Part 1 Determining L2 cache parameters.
The program approximates the L2 cache parameters. Uses two methods to find the cached line/block size and cache size.
i) Cache block size
Method used here is to traverse the char array using different strides which are powers of 2. A large array is used here and traversed once so that it a loaded in the main memory with virtual addresses mapped. Assume the max block size as 2^k Bytes and iterate an outer loop with this limit. When the stride is greater than the cache block size we get a miss in most of the accesses. So this spike in the time gives us the cache block size which will be the stride used for the previous iteration.
ii) Cache miss penalty
This can be computed inside the function to find the cache block size. This is the time which is taken to fetch the block from a lower level cache. In program this will be the average access time for the previous iteration minus the present iteration(when the previous was the cache block size).
iii) Cache size
This can be determined by increasing the array size in each iteration so that finally it exceeds the cache size. Access is made such that we access different blocks in each steps. Use the below the logic to get this done:
Array[i*BLOCK_SIZE&ARRAY_SIZE] = some random operation;
The program is filled with comments to increase the readability. Also it writes down the analysis result to a Cache_Analysis.txt file which will created in the same directory when the program is executed.

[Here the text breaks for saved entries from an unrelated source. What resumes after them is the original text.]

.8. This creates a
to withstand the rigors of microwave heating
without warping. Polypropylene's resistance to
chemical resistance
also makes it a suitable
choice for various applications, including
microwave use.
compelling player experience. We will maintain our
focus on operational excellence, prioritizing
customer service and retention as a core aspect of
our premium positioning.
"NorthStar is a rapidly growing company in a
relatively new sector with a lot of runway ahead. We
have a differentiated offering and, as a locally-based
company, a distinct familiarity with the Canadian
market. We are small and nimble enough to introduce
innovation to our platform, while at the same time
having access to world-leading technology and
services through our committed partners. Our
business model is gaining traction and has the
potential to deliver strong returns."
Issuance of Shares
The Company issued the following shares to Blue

Next page please find the graphs demonstrating the spike which helped to determine the cache block size and cache size. In the below graph for Cache block size, the block size is 64 Bytes and the cache miss penalty is 7 NS (13 – 6).

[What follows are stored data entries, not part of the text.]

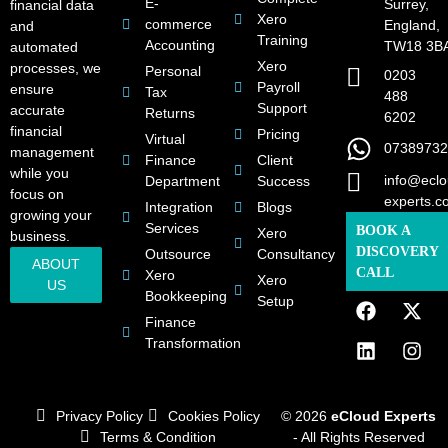
E-
Surrey,
financial data
Xero
commerce
England,
and
Training
Accounting
TW18 3B
automated
Xero
processes, we
Personal
0203
Payroll
ensure
Tax
488
Support
accurate
Returns
6202
financial
Pricing
Virtual
07389732
management
Finance
Client
while you
info@eclo
Department
Success
focus on
experts.c
Integration
Blogs
growing your
Services
BOOK A
Xero
business.
DISCOVERY
Outsource
Consultancy
ABOUT
CALL
Xero
Xero
US
Bookkeeping
Setup
Finance
Transformation
Privacy Policy
Cookies Policy
© 2026
eCloud Experts
Terms & Condition
- All Rights Reserved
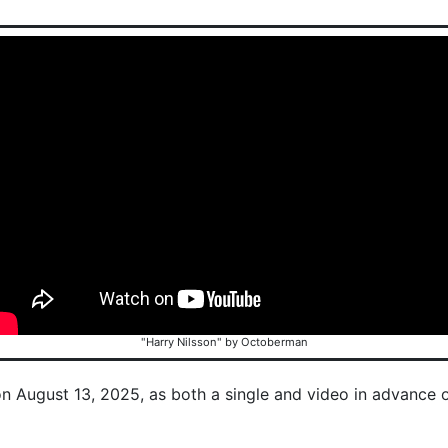
"Harry Nilsson" by Octoberman
on August 13, 2025, as both a single and video in advance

NOTE: The program only gives an approximation of the cache params. During some runs it could give a wrong value. For better results, run this for multiple times and the max occurring value will be answer. On an average in my machine it was having a success rate of 80 % which I feel is quite good as this involves measuring the hardware bounds which is not directly accessible to a program. Also there is web page I had referred to get some enlightenment to the above method (http://igoro.com/archive/gallery-of-processor-cache-effects/), so giving due credits and mention to this.
Part 2 User Level thread library
The program consists of two files, mypthread.c and mypthread.h. mypthread.c has the function definitions required for the cooperative thread library implementation. The methodology that I have used for this is as per the guidelines in the HW pdf. The following sub sections explain the way this library functions are implemented.

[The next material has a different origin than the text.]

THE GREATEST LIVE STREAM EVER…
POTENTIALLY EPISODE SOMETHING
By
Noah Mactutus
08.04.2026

i) Framework and scheduler used
I have made used of a circular linked list to ensure uniform scheduling. This list will be global and in mypthread.c we access this list and store the thread object in each node. Whenever a thread finishes execution(by means of yield or exit) it transfers control to the next READY thread in the list. The first node in the list is for the main() function, or the first function where a mypthread_yield is called. Once the control is swapped from main thread, it will only return after the completion of the currently active(READY) threads in the list. The program is very much flexible that the scheduling order can be changed using the join function, where the thread which calls the join function will be moved to a WAIT state. The main thread will be present in this list till the program exits.
ii) mypthread_create
This functions receives the thread pointer from the user program. This function initializes the ucontext_t structure of the thread object and inserts the thread object into the circular linked list. The status of each thread is made READY in the create function.
Iii) mypthread_yield
In order to start the threads, this function needs to be called. When its called this function just picks up a READY thread from the list and swaps it with the current executing one. In the case of the first thread execution, it is swapped with the main thread. We also set a current node pointer in this function to keep track of the current thread.
iv) mypthread_exit
A thread exits or terminates by calling this function. As this program is just a library demo, I have not made it complex by adding a garbage collector(that is freeing the NOT_ACTIVE threads). This can be implemented in the exit function quite easily. And also this program has an upper limit of 100 threads (ACTIVE and NOT ACTIVE) for the sake of simplicity and readability. This function changes the status of current thread to NOT_ACTIVE and calls the yield function to take up the next eligible thread in the list.
v) mypthread_join
This function actually violates the concept of threads as the user controls the transfer of execution and its not the scheduler. Here the specified thread in the join function will be executed and the caller thread will be put to WAIT state and will be in this state till the other thread exits.
vi) mypthread_t structure
struct mypthread_s { int thread_id; int status; mypthread_t* wait_for; ucontext_t a; };
thread_id – Each thread got an id which starts from 1 and the main thread has the value 0.
status – There are four possible status: 0) NOT_ACTIVE 1) READY 2) MAIN_THREAD 3) WAIT
wait_for – this field is used to change the status of a WAIT thread to READY if the wait_for thread is in NOT_ACTIVE state(that means it had exited).
a – has the stack and stores the context of the thread.
vi) start and current pointers
Start holds the head of the circular list and current points to the current thread.
vii) Limitations
a) Maximum of 100 threads – For the purpose of illustration. b) join cannot be executed from main based on this scheduling algorithm. For me it doesn’t seem to be a limitation but just mentioned it here. Once yield is called from main, the control comes back to main only after all the threads in the current list gets executed. So a join call doesn’t make any sense, it just prints the thread is not active as the thread has already finished executing. If this doesn’t looks correct according to the question please give me a chance to correct it.